To ensure we get accurate results, all of the logs were sent directly to a Log Analytics workspace through the Function App diagnostic settings instead of relying on Application Insights telemetry. At the scale of execution we have, App Insights will start to do telemetry sampling so it doesn’t hit the ingestion limit of the App Insights endpoint. This type of sampling would only show us a fraction of the actual throughput and logs.
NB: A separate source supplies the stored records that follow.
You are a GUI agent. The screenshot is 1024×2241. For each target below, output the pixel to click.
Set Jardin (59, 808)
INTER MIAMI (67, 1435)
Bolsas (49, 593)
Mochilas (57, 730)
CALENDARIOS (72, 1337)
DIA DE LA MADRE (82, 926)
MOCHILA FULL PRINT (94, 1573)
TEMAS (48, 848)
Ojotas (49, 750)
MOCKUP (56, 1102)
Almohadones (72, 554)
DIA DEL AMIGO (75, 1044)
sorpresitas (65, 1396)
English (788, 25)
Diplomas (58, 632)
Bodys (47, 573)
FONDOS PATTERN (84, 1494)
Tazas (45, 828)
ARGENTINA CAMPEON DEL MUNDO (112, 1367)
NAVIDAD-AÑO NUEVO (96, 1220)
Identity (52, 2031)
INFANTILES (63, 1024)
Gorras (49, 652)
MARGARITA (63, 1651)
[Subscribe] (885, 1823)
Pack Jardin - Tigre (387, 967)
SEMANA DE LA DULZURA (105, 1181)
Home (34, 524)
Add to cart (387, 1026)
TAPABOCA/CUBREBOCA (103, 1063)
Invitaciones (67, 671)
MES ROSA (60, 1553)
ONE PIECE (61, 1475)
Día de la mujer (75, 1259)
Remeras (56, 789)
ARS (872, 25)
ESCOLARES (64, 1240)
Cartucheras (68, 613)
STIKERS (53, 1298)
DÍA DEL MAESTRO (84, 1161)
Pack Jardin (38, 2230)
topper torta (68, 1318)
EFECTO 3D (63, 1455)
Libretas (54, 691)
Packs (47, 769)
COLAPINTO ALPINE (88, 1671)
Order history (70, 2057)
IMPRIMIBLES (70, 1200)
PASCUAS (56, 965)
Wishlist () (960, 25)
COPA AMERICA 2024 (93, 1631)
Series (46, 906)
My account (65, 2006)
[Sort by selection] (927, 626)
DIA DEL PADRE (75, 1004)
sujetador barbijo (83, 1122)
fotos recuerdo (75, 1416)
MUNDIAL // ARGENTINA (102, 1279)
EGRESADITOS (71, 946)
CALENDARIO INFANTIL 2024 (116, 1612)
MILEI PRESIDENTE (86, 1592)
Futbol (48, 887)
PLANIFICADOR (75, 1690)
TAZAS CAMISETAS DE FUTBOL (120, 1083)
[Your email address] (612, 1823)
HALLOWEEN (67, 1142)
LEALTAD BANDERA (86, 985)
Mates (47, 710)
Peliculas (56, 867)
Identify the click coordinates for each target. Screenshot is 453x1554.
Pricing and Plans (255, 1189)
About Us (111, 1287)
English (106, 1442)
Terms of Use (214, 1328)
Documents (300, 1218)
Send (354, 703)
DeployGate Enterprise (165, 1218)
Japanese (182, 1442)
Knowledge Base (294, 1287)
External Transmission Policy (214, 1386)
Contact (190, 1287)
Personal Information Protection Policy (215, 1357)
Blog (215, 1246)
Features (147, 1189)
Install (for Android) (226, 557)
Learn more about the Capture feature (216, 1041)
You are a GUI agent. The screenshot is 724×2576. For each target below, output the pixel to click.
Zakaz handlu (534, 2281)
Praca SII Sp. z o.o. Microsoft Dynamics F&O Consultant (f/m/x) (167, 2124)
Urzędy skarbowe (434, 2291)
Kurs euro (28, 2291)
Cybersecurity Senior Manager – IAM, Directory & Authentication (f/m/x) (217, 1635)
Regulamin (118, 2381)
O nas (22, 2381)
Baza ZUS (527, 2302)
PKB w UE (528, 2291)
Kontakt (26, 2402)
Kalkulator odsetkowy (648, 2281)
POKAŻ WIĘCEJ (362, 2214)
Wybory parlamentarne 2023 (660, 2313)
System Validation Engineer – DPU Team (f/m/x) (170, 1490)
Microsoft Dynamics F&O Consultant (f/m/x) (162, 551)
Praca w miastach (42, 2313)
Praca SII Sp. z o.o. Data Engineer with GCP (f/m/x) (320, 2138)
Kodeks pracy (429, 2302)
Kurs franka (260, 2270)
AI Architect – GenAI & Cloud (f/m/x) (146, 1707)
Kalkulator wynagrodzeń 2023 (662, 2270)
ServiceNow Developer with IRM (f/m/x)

It’s important to note the most expensive part of this entire solution wasn’t the Event Hub Namespace ($12k/mo) or the two Function App Plans ($3.6k/mo). It was my Log Analytics Workspace (~$73k/mo). This was a costly reminder that you should only log what you truly need. I should have turned off all App Insights telemetry capture and changed the logging settings so I was only capturing the logs I needed. (I only ran this for a few hours, so I didn’t rack up as big of a bill as you might expect.)

Conclusion

Well, it looks like Azure Functions can handle high throughput event processing. Based on my testing, we were about to process ~225k events/sec before the the Event Hub Namespace resources started limiting event consumption. With a dedicated tier Event Hub Namespace, we could likely go even higher.